There are a lot of things in that short book that echo through the business of managing projects.

This is going to sound like mystical hooey. The only way that you’re going to know that I’m right is when you’ve been doing it a few years.

OK.

Success is about practice (according to Herrigel). Success is about turning up, and keeping turning up. In archery, in the early years (yes, years) of practice, the focus of the training is in knowing when to let go of the bow string. But that really translates into being comfortable with not letting go of the bow string. If you can practice long enough and become comfortable enough with the strong physically and mental discomfort of holding the bowstring at the maximum point of tension, then you have a chance of letting it go at the right time.

This is the lesson from this book.

Wait comfortably in the state of highest tension.
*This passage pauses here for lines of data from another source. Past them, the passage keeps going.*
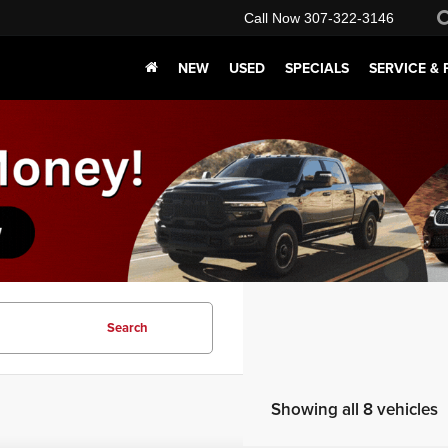
Call Now
307-322-3146
NEW
USED
SPECIALS
SERVICE & 
Search
Showing all 8 vehicles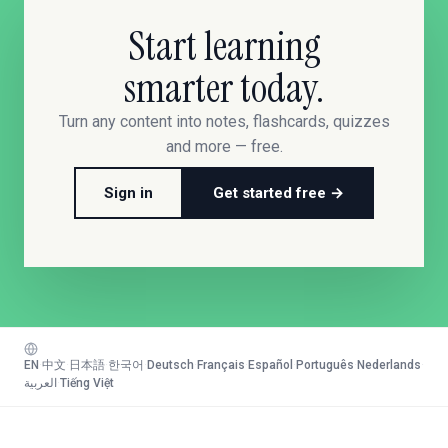
Start learning
smarter today.
Turn any content into notes, flashcards, quizzes
and more — free.
Sign in
Get started free →
EN
·
中文
·
日本語
·
한국어
·
Deutsch
·
Français
·
Español
·
Português
·
Nederlands
·
العربية
·
Tiếng Việt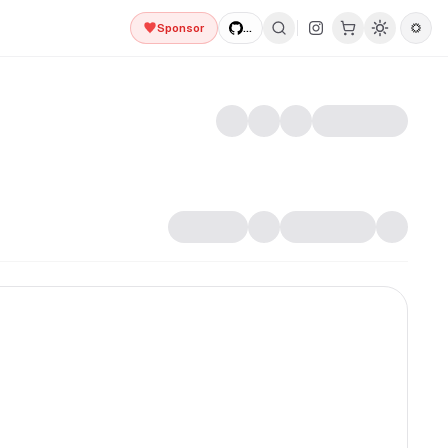
Sponsor
...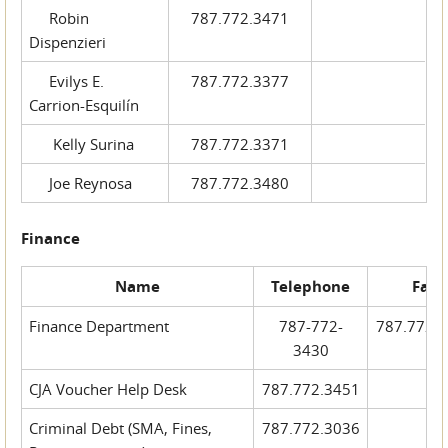
Robin
787.772.3471
Dispenzieri
Evilys E.
787.772.3377
Carrion-Esquilín
Kelly Surina
787.772.3371
Joe Reynosa
787.772.3480
Finance
Name
Telephone
Fax
Finance Department
787-772-
787.772.
3430
CJA Voucher Help Desk
787.772.3451
Criminal Debt (SMA, Fines,
787.772.3036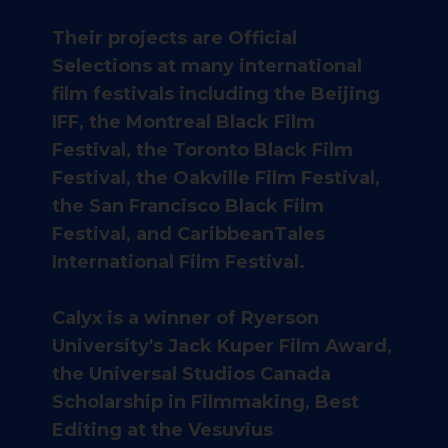
Their projects are Official
Selections at many international
film festivals including the Beijing
IFF, the Montreal Black Film
Festival, the Toronto Black Film
Festival, the Oakville Film Festival,
the San Francisco Black Film
Festival, and CaribbeanTales
International Film Festival.
Calyx is a winner of Ryerson
University's Jack Kuper Film Award,
the Universal Studios Canada
Scholarship in Filmmaking, Best
Editing at the Vesuvius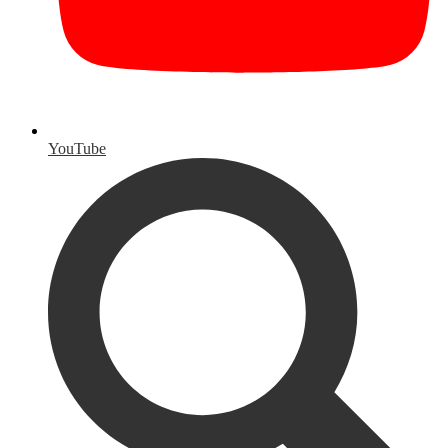
YouTube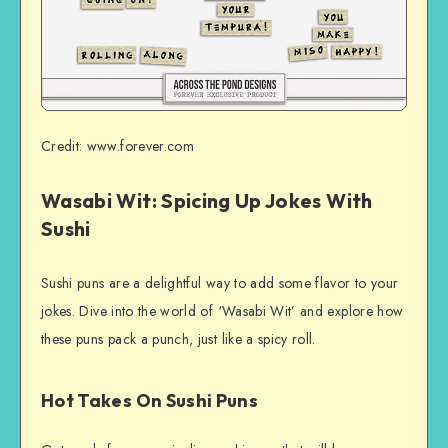
Credit: www.forever.com
Wasabi Wit: Spicing Up Jokes With
Sushi
Sushi puns are a delightful way to add some flavor to your
jokes. Dive into the world of ‘Wasabi Wit’ and explore how
these puns pack a punch, just like a spicy roll.
Hot Takes On Sushi Puns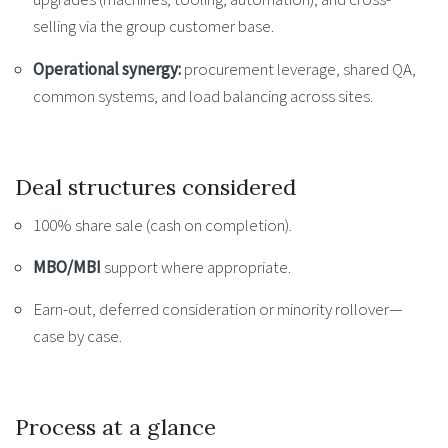
selling via the group customer base.
Operational synergy:
procurement leverage, shared QA,
common systems, and load balancing across sites.
Deal structures considered
100% share sale (cash on completion).
MBO/MBI
support where appropriate.
Earn-out, deferred consideration or minority rollover—
case by case.
Process at a glance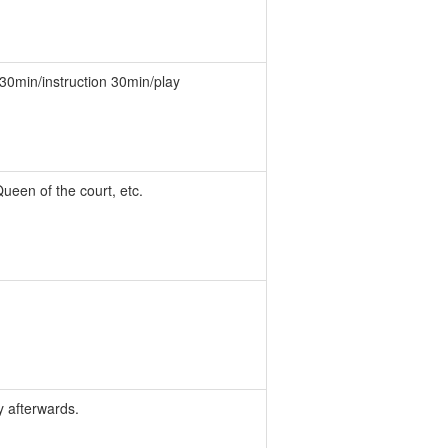
. 30min/instruction 30min/play
Queen of the court, etc.
y afterwards.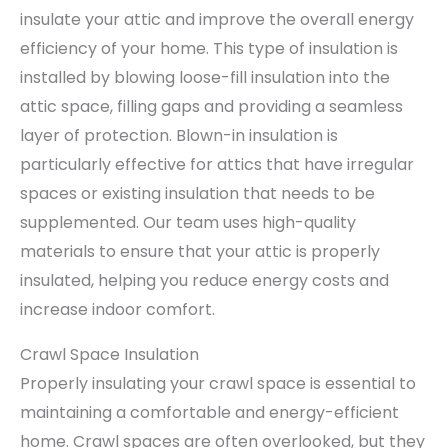
insulate your attic and improve the overall energy
efficiency of your home. This type of insulation is
installed by blowing loose-fill insulation into the
attic space, filling gaps and providing a seamless
layer of protection. Blown-in insulation is
particularly effective for attics that have irregular
spaces or existing insulation that needs to be
supplemented. Our team uses high-quality
materials to ensure that your attic is properly
insulated, helping you reduce energy costs and
increase indoor comfort.
Crawl Space Insulation
Properly insulating your crawl space is essential to
maintaining a comfortable and energy-efficient
home. Crawl spaces are often overlooked, but they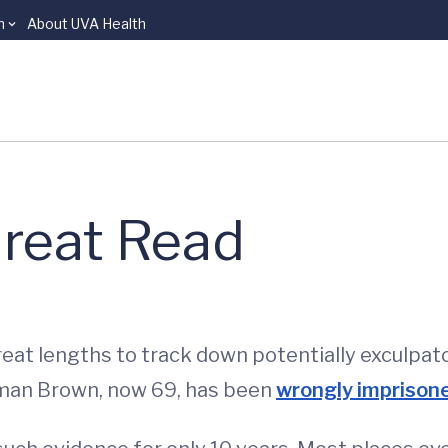
n
About UVA Health
Great Read
reat lengths to track down potentially exculpa
rman Brown, now 69, has been
wrongly imprisoned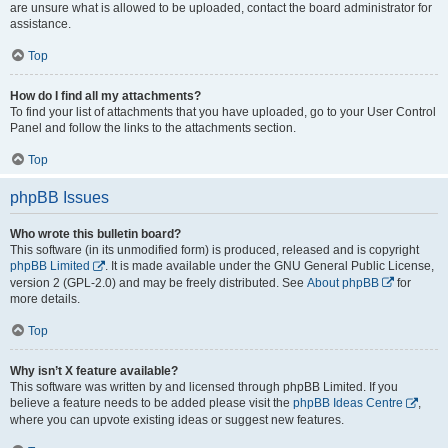
are unsure what is allowed to be uploaded, contact the board administrator for
assistance.
Top
How do I find all my attachments?
To find your list of attachments that you have uploaded, go to your User Control
Panel and follow the links to the attachments section.
Top
phpBB Issues
Who wrote this bulletin board?
This software (in its unmodified form) is produced, released and is copyright
phpBB Limited
. It is made available under the GNU General Public License,
version 2 (GPL-2.0) and may be freely distributed. See
About phpBB
for
more details.
Top
Why isn’t X feature available?
This software was written by and licensed through phpBB Limited. If you
believe a feature needs to be added please visit the
phpBB Ideas Centre
,
where you can upvote existing ideas or suggest new features.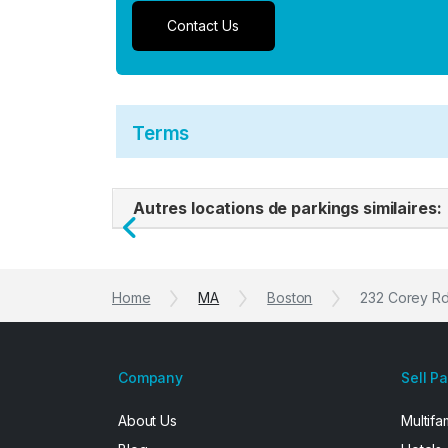
Contact Us
Terms
Autres locations de parkings similaires:
Previous
Home
MA
Boston
232 Corey R
Company
Sell P
About Us
Multifa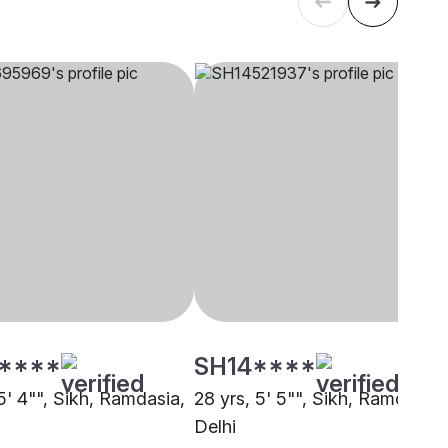
****
SH14****
5' 4"", Sikh, Ramdasia,
28 yrs, 5' 5"", Sikh, Ramdasia,
Delhi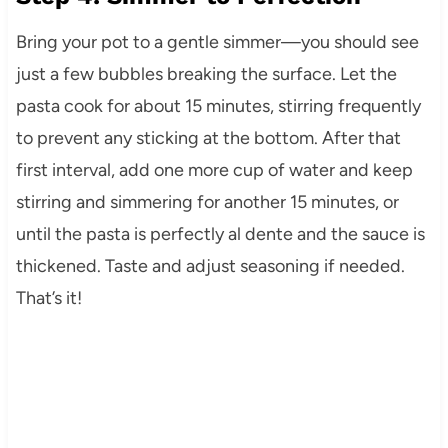
Bring your pot to a gentle simmer—you should see
just a few bubbles breaking the surface. Let the
pasta cook for about 15 minutes, stirring frequently
to prevent any sticking at the bottom. After that
first interval, add one more cup of water and keep
stirring and simmering for another 15 minutes, or
until the pasta is perfectly al dente and the sauce is
thickened. Taste and adjust seasoning if needed.
That’s it!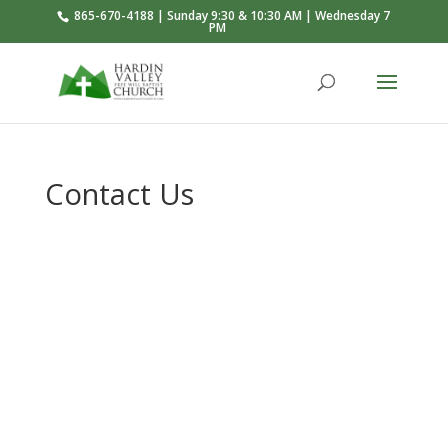
865-670-4188 | Sunday 9:30 & 10:30 AM | Wednesday 7
PM
Contact Us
That’s right. Be comfortable in uncomfortable situations.

Let’s remember this. If you’ve embarked on a project, you’re trying to do something. And if you’re trying to that thing properly, you’re opening yourself to finding out reason why that thing can’t be done.

You’re discovering bricks-without-straw problems. You’re discovering that the thing can’t be done in the required time. You’re discovering that the user’s don’t want it. You’re discovering the contradictions associated with the projects.

This is an important thing to understand. Trying to do things creates tension. Trying to do things creates conflict. If you don’t want conflict or tension, then don’t try to do things.

But of course, this tension, this conflict, is unpleasant. You will be very tempted to avoid it or release it.

Agreed activity is a way of releasing the tension, keeping working, without pointing out the problems. Working hard is a way of easing the tension, turning up early, going home late but not actually addressing the issues which are arising.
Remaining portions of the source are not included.